Many people still underestimate financial planning and management. When they start to realize the importance of managing their finances, they already have lost a fair amount of opportunity cost for not starting earlier.
However, with the recent increase of awareness on personal financial management, the millenials are more observant and attentive in their financial planning and management.
Their increased awareness is a result of the ease of access to financial management-related information. Moreover, they who have reached 28 years of age or older are starting to enter a more financially stable period of their lives.
With this financial stability, it is not surprising that they start to think of more productive short-term and long-term financial planning and management – one of them is choosing the right investment. What are the most suitable investments catered to millenials that tend to take risks and be actively involved in their investments?
Below are 5 investments that millenials should try:
- Mutual Funds
Mutual funds are perfect for beginning investors with limited funds and have not yet mastered risk analyses for their own investments. In Indonesia, you can open a mutual funds account with only Rp 100.000. This makes mutual funds an ideal alternative investment for those who have limited funds but would like to diversify their products.
With this type of investment, your funds are going to be a part of a larger group of funds to invest in a certain product by an investment manager. With accounting the market sentiment and risks and determining the best investment strategy to yield the most profits, the Investment Manager will invest the funds in varying investment products or instruments.
However, for millenials who want to be actively involved in every activity of the investment, mutual funds might not be too interesting because they are not the “main player”. Every aspect of this type of investment largely depends on the investment manager’s capability in managing your funds.
Deposit is a financial instrument suitable for all ages. As one of the banks’ savings product, deposits are considered as a low risk investment, but the depositing and withdrawing your funds can only be done on a certain period.
The main advantage from a deposit is the higher interest compared to a normal savings account. Currently the interest offered is approximately at 5%, but that is before a tax cut of 20%.
Deposit is definitely the lowest risk option compared to other products, but the return from deposits are regarded the lowest. Moreover, it is important to consider the amount of inflation to see if the return of the deposit covers the inflation rate.
Perhaps in the beginning of last year, not many know about cryptocurrency. Thanks to the major surge of one of the coins in the end of 2017, crypto is now widely considered and accounted for. This high-risk and challenging investment
Driven by the increase of Bitcoin by 15 fold, other alternative digital coins are included in the hype, including hundreds of new alternative coins offering a grand amount of investment return.

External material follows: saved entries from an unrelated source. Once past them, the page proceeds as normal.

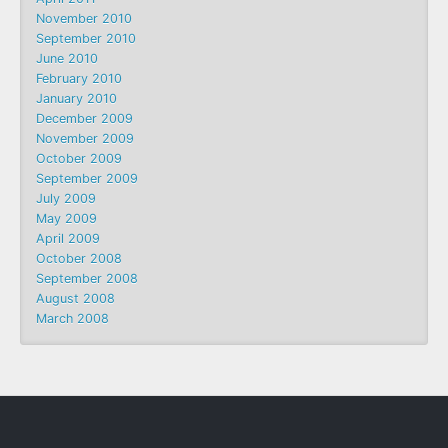
November 2010
September 2010
June 2010
February 2010
January 2010
December 2009
November 2009
October 2009
September 2009
July 2009
May 2009
April 2009
October 2008
September 2008
August 2008
March 2008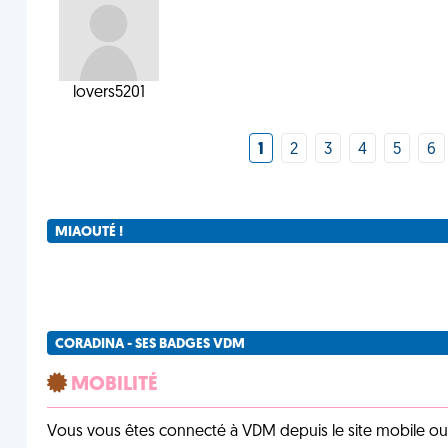
lovers5201
1
2
3
4
5
6
MIAOUTÉ !
CORADINA - SES BADGES VDM
MOBILITÉ
Vous vous êtes connecté à VDM depuis le site mobile ou un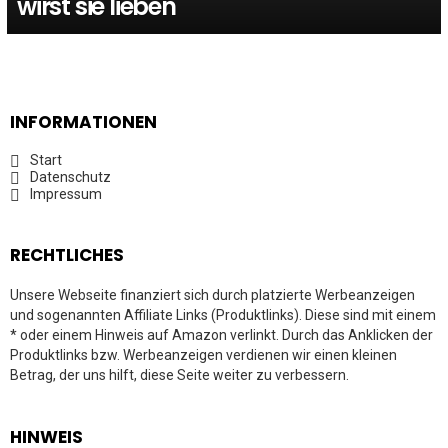
wirst sie lieben
INFORMATIONEN
Start
Datenschutz
Impressum
RECHTLICHES
Unsere Webseite finanziert sich durch platzierte Werbeanzeigen
und sogenannten Affiliate Links (Produktlinks). Diese sind mit einem
* oder einem Hinweis auf Amazon verlinkt. Durch das Anklicken der
Produktlinks bzw. Werbeanzeigen verdienen wir einen kleinen
Betrag, der uns hilft, diese Seite weiter zu verbessern.
HINWEIS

The technology behind cryptocurrencies and its real-life implementations are certainly groundbreaking. However, behind the grandiose offers, there are unbelievably high risks as well.
The losses from the fluctuating currency exchange to the scams that can make us lose all of our investment assets are deemed “usual” in the crypto world. Because of this, in some countries, cryptocurrencies are banned and regarded as having an uncountable risk.
- Foreign Exchange
Foreign exchange trade can be a suitable alternative for millenials. This type of investment is quite challenging and can produce high returns. However, the returns are majorly determined by the amount of funds you are willing to invest and your abilities to analyse the current market condition.

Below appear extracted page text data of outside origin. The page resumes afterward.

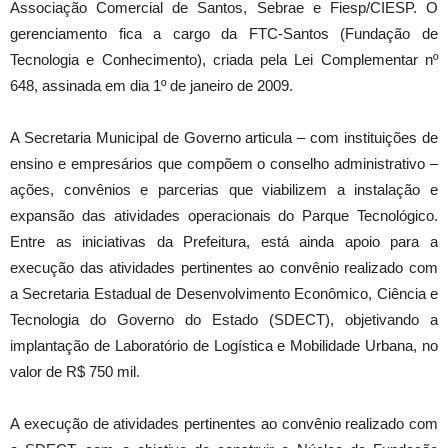
Associação Comercial de Santos, Sebrae e Fiesp/CIESP. O
gerenciamento fica a cargo da FTC-Santos (Fundação de
Tecnologia e Conhecimento), criada pela Lei Complementar nº
648, assinada em dia 1º de janeiro de 2009.
A Secretaria Municipal de Governo articula – com instituições de
ensino e empresários que compõem o conselho administrativo –
ações, convênios e parcerias que viabilizem a instalação e
expansão das atividades operacionais do Parque Tecnológico.
Entre as iniciativas da Prefeitura, está ainda apoio para a
execução das atividades pertinentes ao convênio realizado com
a Secretaria Estadual de Desenvolvimento Econômico, Ciência e
Tecnologia do Governo do Estado (SDECT), objetivando a
implantação de Laboratório de Logística e Mobilidade Urbana, no
valor de R$ 750 mil.
A execução de atividades pertinentes ao convênio realizado com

Please note that forex is a high-risk investment. If you are not careful enough, you may lose your investment in a short amount of time. So it is very important for millenials who want to invest in forex to really understand how the trading works and the risks before making the decision to invest.
- Peer to Peer Lending
Peer-to-Peer Lending (P2P Lending) is a new investment scheme in Indonesia. To put it simply, it is an online lending scheme to borrowers with a certain amount of interest return to a lender that can lend starting from a relatively small amount.

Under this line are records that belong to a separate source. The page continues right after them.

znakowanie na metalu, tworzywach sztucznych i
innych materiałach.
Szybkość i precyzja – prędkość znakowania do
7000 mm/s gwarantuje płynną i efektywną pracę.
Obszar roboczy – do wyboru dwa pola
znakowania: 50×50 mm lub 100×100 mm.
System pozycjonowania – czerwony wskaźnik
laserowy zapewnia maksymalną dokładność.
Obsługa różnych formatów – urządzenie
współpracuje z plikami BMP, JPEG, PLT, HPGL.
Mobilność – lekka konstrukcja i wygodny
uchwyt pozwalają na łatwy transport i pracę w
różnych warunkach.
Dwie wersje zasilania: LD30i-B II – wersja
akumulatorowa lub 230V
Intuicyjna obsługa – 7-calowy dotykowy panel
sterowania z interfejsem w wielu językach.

There are two types of this online financing: lending to individuals and lending to SMEs. Crowdo, as one of the leading peer-to-peer platforms in Indonesia, focuses itself to lend funds to SMEs in order to increase the economic development of the country.
One of the factors that makes investing in P2P lending interesting is the competitive returns in a relatively stable range over time. In Crowdo, you can start investing for as little as Rp 1mio, and choose the time frame and interest rate according to your appetite and comfort.
With the relatively low starting amount, anyone can be an investor, including millenials who are still students in university. With understanding the risks in investing in P2P lending, millenials now have complete control over their investment assets and can explore how to create their own strategy to fulfil their investment targets.